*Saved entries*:
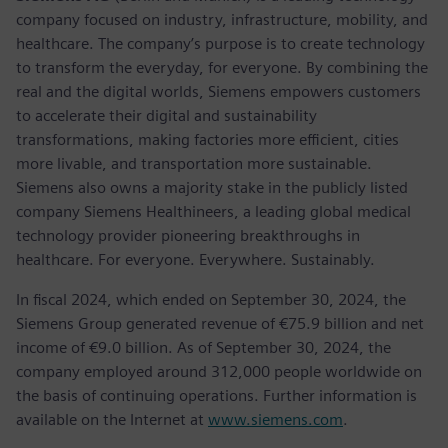
company focused on industry, infrastructure, mobility, and
healthcare. The company’s purpose is to create technology
to transform the everyday, for everyone. By combining the
real and the digital worlds, Siemens empowers customers
to accelerate their digital and sustainability
transformations, making factories more efficient, cities
more livable, and transportation more sustainable.
Siemens also owns a majority stake in the publicly listed
company Siemens Healthineers, a leading global medical
technology provider pioneering breakthroughs in
healthcare. For everyone. Everywhere. Sustainably.
In fiscal 2024, which ended on September 30, 2024, the
Siemens Group generated revenue of €75.9 billion and net
income of €9.0 billion. As of September 30, 2024, the
company employed around 312,000 people worldwide on
the basis of continuing operations. Further information is
available on the Internet at
www.siemens.com
.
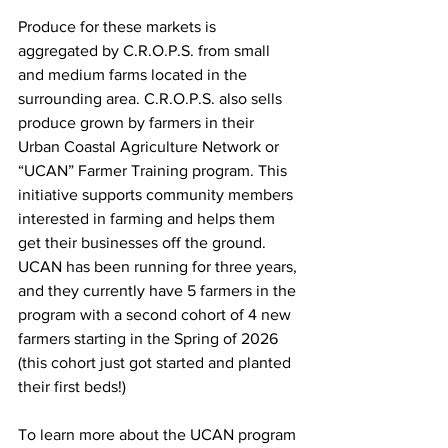
Produce for these markets is 
aggregated by C.R.O.P.S. from small 
and medium farms located in the 
surrounding area. C.R.O.P.S. also sells 
produce grown by farmers in their 
Urban Coastal Agriculture Network or 
“UCAN” Farmer Training program. This 
initiative supports community members 
interested in farming and helps them 
get their businesses off the ground. 
UCAN has been running for three years, 
and they currently have 5 farmers in the 
program 
with a second cohort of 4 new 
farmers starting in the Spring of 2026 
(this cohort just got started and planted 
their first beds!)
To learn more about the UCAN program 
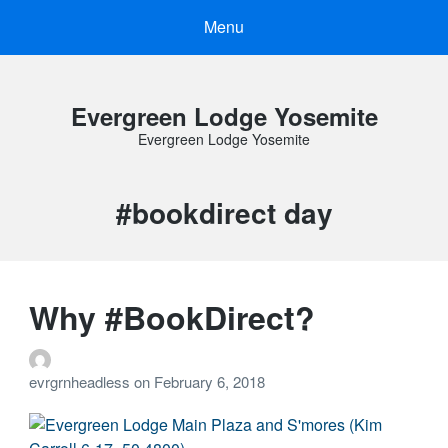
Menu
Evergreen Lodge Yosemite
Evergreen Lodge Yosemite
Tag:
#bookdirect day
Why #BookDirect?
evrgrnheadless
on
February 6, 2018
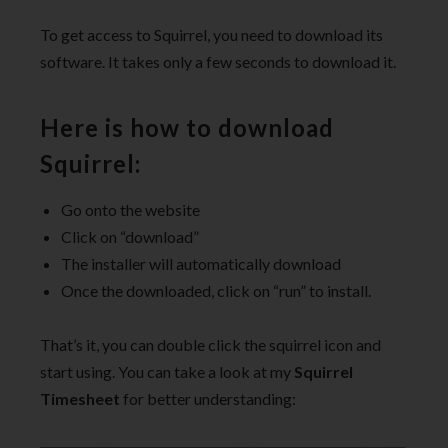
To get access to Squirrel, you need to download its
software. It takes only a few seconds to download it.
Here is how to download
Squirrel:
Go onto the website
Click on “download”
The installer will automatically download
Once the downloaded, click on “run” to install.
That’s it, you can double click the squirrel icon and
start using. You can take a look at my
Squirrel
Timesheet
for better understanding:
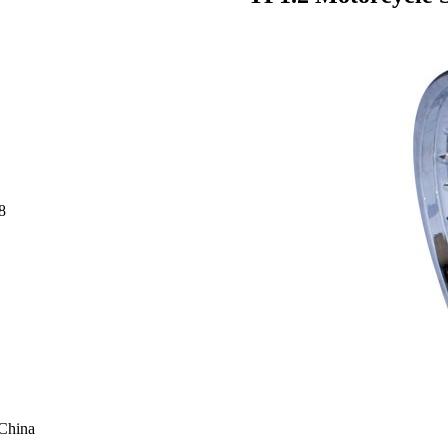
8
 China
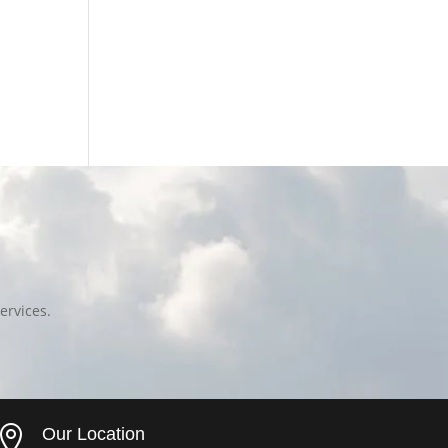
ervices.

Our Location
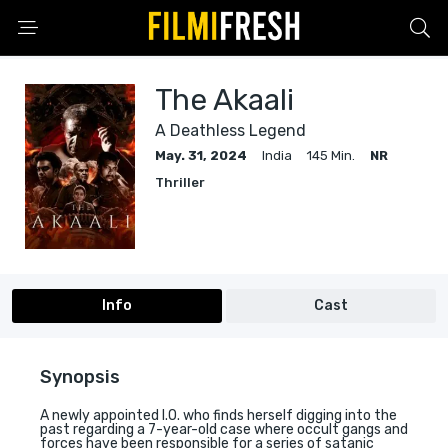
The Akaali
A Deathless Legend
May. 31, 2024
India
145 Min.
NR
Thriller
Info
Cast
Synopsis
A newly appointed I.O. who finds herself digging into the
past regarding a 7-year-old case where occult gangs and
forces have been responsible for a series of satanic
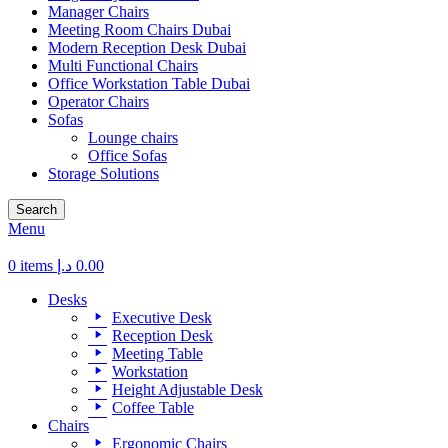
Manager Chairs
Meeting Room Chairs Dubai
Modern Reception Desk Dubai
Multi Functional Chairs
Office Workstation Table Dubai
Operator Chairs
Sofas
Lounge chairs
Office Sofas
Storage Solutions
Search
Menu
0
items
د.إ
0.00
Desks
Executive Desk
Reception Desk
Meeting Table
Workstation
Height Adjustable Desk
Coffee Table
Chairs
Ergonomic Chairs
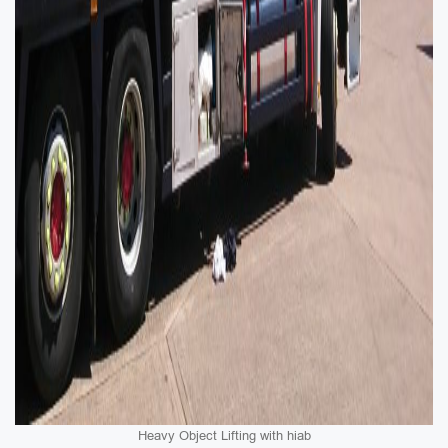
Heavy Object Lifting with hiab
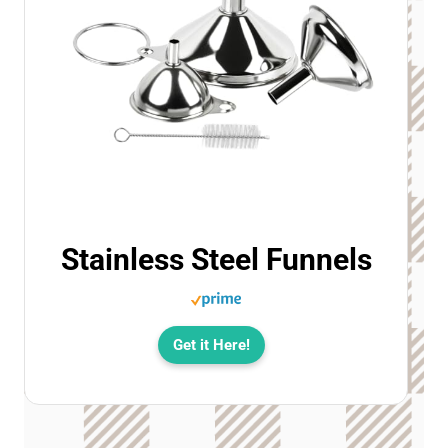
Stainless Steel Funnels
Get it Here!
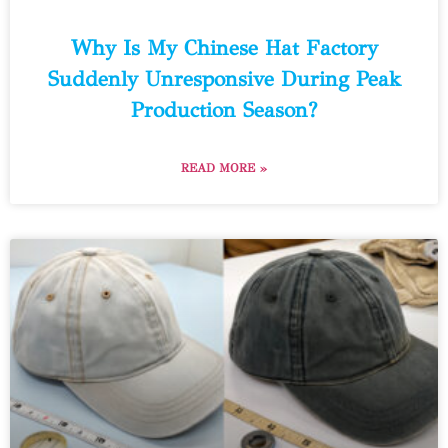
Why Is My Chinese Hat Factory
Suddenly Unresponsive During Peak
Production Season?
READ MORE »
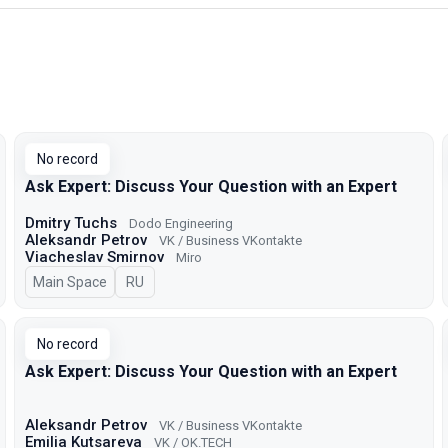
No record
Ask Expert: Discuss Your Question with an Expert
Dmitry Tuchs
Dodo Engineering
Aleksandr Petrov
VK / Business VKontakte
Viacheslav Smirnov
Miro
Main Space
In Russian
RU
No record
Ask Expert: Discuss Your Question with an Expert
Aleksandr Petrov
VK / Business VKontakte
Emilia Kutsareva
VK / ОK.TECH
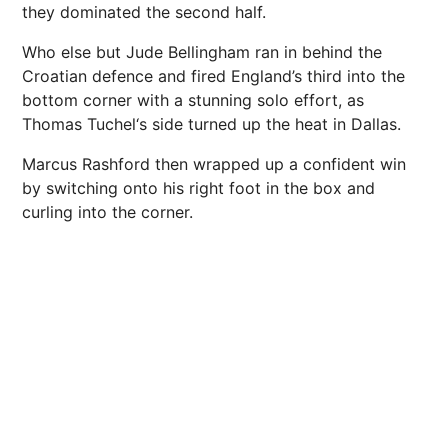
they dominated the second half.
Who else but Jude Bellingham ran in behind the
Croatian defence and fired England’s third into the
bottom corner with a stunning solo effort, as
Thomas Tuchel‘s side turned up the heat in Dallas.
Marcus Rashford then wrapped up a confident win
by switching onto his right foot in the box and
curling into the corner.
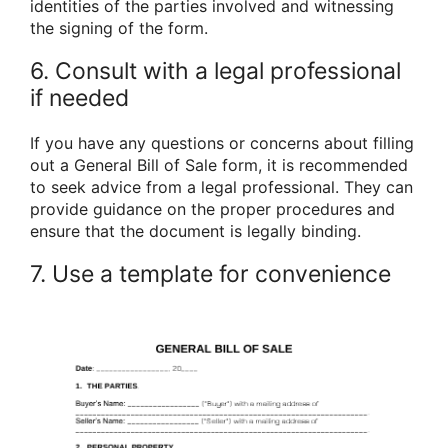
identities of the parties involved and witnessing
the signing of the form.
6. Consult with a legal professional
if needed
If you have any questions or concerns about filling
out a General Bill of Sale form, it is recommended
to seek advice from a legal professional. They can
provide guidance on the proper procedures and
ensure that the document is legally binding.
7. Use a template for convenience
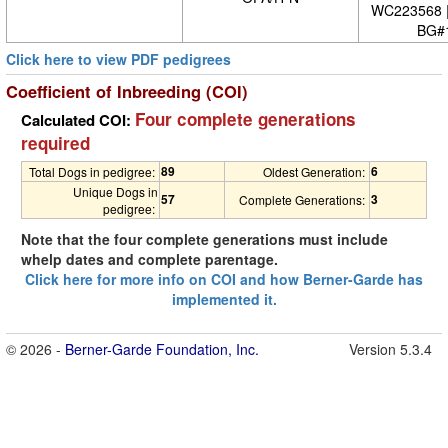
WC223568 
BG#
Click here to view PDF pedigrees
Coefficient of Inbreeding (COI)
Four complete generations
Calculated COI:
required
89
6
Total Dogs in pedigree:
Oldest Generation:
Unique Dogs in
57
3
Complete Generations:
pedigree:
Note that the four complete generations must include
whelp dates and complete parentage.
Click here for more info on COI and how Berner-Garde has
implemented it.
© 2026 -
Berner-Garde Foundation, Inc.
Version 5.3.4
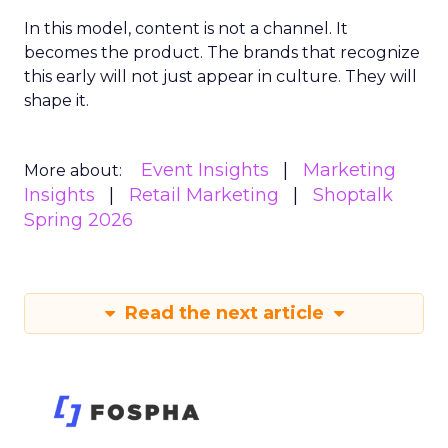
In this model, content is not a channel. It
becomes the product. The brands that recognize
this early will not just appear in culture. They will
shape it.
Event Insights
Marketing
More about:
Insights
Retail Marketing
Shoptalk
Spring 2026
Read the next article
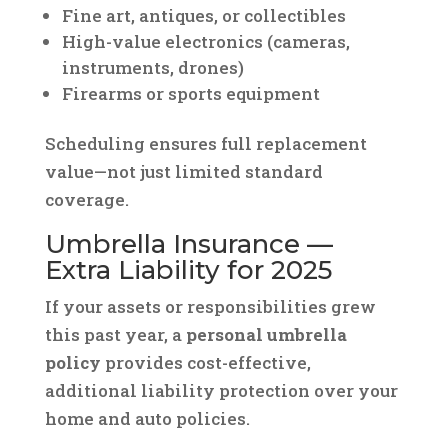
Fine art, antiques, or collectibles
High-value electronics (cameras,
instruments, drones)
Firearms or sports equipment
Scheduling ensures full replacement
value—not just limited standard
coverage.
Umbrella Insurance —
Extra Liability for 2025
If your assets or responsibilities grew
this past year, a
personal umbrella
policy
provides cost-effective,
additional liability protection over your
home and auto policies.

*Task item*: Scan the records for the word "their" and copy every line where it is found.

*Answer space*:
to accelerate their digital and sustainability
produce grown by farmers in their 
get their businesses off the ground. 
their first beds!)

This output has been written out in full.